Aspiring Writers Take Note: Not All Can Live the Life of ESPN's Reilly

Much to Reilly's and journalism purists' chagrin, writers are no longer bound by journalism's power structure. The Internet has provided a means for writers to hot-wire their way to the top through blogging.
This post was published on the now-closed HuffPost Contributor platform. Contributors control their own work and posted freely to our site. If you need to flag this entry as abusive, send us an email.

Rick Reilly -- ESPN.com columnist and 1981 University of Colorado alumnus -- delivered what amounted to a farewell speech to CU's School of Journalism and Mass Communications on May 5th. True to his journalistic style, he offered a mixture of advice and risqué one-liners that kept graduates in stitches and school administrators in a cold sweat.

His advice ignited anew the tension between bloggers and conventional journalists. At one point he quipped that bloggers were only good for "holding down couch springs in their mothers' basements." Reilly further advised some 280 graduating media professionals:

When you get out there, all I ask is that you: DON'T WRITE FOR FREE! Nobody asks strippers to strip for free, doctors to doctor for free or professors to profess for free. Have some pride! What you know how to do now is a skill that 99.9 percent of people don't have. If you do it for free, they won't respect you in the morning. Or the next day. Or the day after that. You sink everybody's boat in the harbor, not just yours. So just DON'T!

My stomach went into a knot and I quietly murmured to myself, "That's easy for you to say, old man."

Reilly is one of the highest paid journalists in the business. His weekly column at ESPN.com draws an estimated $3.4 million a year and he owns homes in Denver and Hermosa Beach, Calif.

The thrust of Reilly's message -- take pride in what you do -- was timeless. But with all due respect Mr. Reilly, demanding pay from an industry that is financially reeling will do as much to get you to first base as showing a date your Beanie Baby collection. I know from experience. (The former... not the later)

He cut his teeth in a different era. During the speech, Reilly should have had an expiration tag attached to his robes dated 1979. That was when he got his first journalism gig as a sophomore in college at the Boulder Daily Camera.

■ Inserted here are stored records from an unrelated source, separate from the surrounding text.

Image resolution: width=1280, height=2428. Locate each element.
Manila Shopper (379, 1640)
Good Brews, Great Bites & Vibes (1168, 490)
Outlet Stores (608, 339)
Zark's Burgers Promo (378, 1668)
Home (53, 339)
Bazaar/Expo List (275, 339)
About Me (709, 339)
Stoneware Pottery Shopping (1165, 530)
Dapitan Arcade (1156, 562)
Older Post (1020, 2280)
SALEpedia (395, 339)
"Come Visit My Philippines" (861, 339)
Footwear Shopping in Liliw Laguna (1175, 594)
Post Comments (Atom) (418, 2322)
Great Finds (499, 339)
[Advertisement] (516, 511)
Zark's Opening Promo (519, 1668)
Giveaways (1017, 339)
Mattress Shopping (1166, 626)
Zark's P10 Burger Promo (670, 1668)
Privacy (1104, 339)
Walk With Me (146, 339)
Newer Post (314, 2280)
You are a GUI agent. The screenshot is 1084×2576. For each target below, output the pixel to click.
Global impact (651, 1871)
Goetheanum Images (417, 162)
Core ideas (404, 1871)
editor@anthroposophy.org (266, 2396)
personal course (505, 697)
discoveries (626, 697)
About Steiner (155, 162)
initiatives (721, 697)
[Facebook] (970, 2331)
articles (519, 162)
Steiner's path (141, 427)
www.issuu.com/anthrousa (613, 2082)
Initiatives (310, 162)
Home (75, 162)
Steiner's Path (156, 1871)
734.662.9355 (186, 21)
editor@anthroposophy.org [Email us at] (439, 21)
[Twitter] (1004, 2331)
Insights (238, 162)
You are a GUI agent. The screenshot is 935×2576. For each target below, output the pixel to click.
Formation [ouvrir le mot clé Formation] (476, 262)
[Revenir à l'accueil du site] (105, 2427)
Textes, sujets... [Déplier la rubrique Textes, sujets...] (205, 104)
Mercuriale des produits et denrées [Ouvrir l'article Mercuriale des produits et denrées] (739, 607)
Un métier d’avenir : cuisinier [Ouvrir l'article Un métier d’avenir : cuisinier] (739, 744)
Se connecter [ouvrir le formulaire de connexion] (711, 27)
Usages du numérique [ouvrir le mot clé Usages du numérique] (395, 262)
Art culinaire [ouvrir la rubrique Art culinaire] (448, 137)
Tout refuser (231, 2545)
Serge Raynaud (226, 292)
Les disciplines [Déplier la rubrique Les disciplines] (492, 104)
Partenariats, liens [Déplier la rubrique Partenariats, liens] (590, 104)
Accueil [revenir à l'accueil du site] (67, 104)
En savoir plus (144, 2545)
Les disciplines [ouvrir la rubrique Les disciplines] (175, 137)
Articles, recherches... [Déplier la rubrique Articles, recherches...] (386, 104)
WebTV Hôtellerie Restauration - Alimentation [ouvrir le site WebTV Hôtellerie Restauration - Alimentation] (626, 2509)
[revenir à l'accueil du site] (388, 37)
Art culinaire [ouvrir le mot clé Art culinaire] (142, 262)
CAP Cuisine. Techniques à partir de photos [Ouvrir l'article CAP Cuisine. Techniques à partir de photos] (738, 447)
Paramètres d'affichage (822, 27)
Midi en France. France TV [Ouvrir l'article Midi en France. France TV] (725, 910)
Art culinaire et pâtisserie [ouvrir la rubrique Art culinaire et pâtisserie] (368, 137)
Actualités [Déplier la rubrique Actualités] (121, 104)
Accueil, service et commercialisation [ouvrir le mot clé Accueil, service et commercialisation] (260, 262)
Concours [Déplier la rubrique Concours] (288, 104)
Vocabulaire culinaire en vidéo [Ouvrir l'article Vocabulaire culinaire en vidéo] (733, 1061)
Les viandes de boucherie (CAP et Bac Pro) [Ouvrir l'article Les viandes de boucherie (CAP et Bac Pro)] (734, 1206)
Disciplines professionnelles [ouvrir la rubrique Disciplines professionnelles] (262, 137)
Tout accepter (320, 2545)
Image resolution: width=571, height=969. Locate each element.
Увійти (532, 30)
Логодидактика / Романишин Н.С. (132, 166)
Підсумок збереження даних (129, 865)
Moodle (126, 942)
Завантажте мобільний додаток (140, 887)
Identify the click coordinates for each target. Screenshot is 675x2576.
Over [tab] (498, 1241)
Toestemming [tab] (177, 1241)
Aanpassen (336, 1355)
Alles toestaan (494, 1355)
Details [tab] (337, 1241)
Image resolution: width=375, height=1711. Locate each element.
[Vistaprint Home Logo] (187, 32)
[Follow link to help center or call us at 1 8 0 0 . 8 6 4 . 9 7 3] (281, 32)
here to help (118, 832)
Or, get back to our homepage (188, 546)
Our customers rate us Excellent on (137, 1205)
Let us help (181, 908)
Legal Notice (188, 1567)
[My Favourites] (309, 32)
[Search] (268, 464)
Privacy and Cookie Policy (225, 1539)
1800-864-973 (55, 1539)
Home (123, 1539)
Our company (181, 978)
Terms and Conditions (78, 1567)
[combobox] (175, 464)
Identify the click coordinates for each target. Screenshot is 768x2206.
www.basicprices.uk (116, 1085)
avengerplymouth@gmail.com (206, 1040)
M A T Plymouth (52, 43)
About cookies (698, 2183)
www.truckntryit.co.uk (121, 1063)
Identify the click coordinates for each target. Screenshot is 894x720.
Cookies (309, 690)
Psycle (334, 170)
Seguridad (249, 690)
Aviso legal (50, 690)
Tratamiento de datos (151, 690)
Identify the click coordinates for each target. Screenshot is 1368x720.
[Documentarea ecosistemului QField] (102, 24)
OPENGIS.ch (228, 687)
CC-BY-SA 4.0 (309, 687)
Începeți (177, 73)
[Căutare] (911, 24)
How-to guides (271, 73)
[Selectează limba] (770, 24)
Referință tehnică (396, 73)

Things were different in '79. The Empire Strikes Back was in production, Starbucks was a mom-and-pop coffee shop in Seattle, and a network dedicated solely to sports -- that was sure to be a flop -- called ESPN was launched. No Internet, no blogs, no Twitter... different time, different world.

Journalism was reserved for a privileged set of trained professionals. It was an exclusive fraternity and Reilly was a prized pledge. The heralded jokester hasn't seen the unemployment line since his days at the Camera. He quickly rose through the ranks of some of America's most respected print publications -- The Denver Post, the Los Angeles Times, Sports Illustrated, and ESPN The Magazine.

Much to Reilly's and many journalism purists' chagrin, writers are no longer bound by journalism's power structure. The Internet has provided a means for writers to hot-wire their way to the top through blogging. Bloggers are undesirable second cousins that Reilly and company would prefer not to call colleagues. Unfortunately for him, some of them get pretty good.

Take Reilly's ESPN counterpart Bill Simmons (aka "The Sports Guy"), one of the web's first sports blogging sensations. Simmons landed a job with ESPN in 2001 after being spurned for years by newspapers and "reputable publications." For four years, Simmons forwarded an AOL column he wrote for free about the Boston sports scene to family, college buddies, and anyone else interested. He tended bar at nights to pay for his writing habit. He built a following, and eventually ESPN took notice.

Today, his ESPN.com column draws an estimated 2.5 million hits a week and Simmons is in the process of starting his own sports and culture website on ESPN's dime. On a Boston radio show in 2005, Simmons mused on his experiences,

I tried to do this [writing] conventionally. I spent three years at the [Boston] Herald and even tried to make my mark at the [Boston] Phoenix. The bottom line is that newspaper unions have killed this business -- writers stay too long and never leave, and young writers who would kill to have their jobs never have a chance.

I've been an avid Reilly follower since junior high, but asking him how to eke out a writing career in the current journalism economy is a little like asking Kate Middleton where to find a reasonably priced wedding dress. Young writers should follow Simmons' lead and be more worried about exposure than a paycheck.

P.S. - Mr. Reilly, if you need an unpaid intern that can give you another decade's worth of pithy, culturally savvy zingers feel free to tweet me... if you know what that means.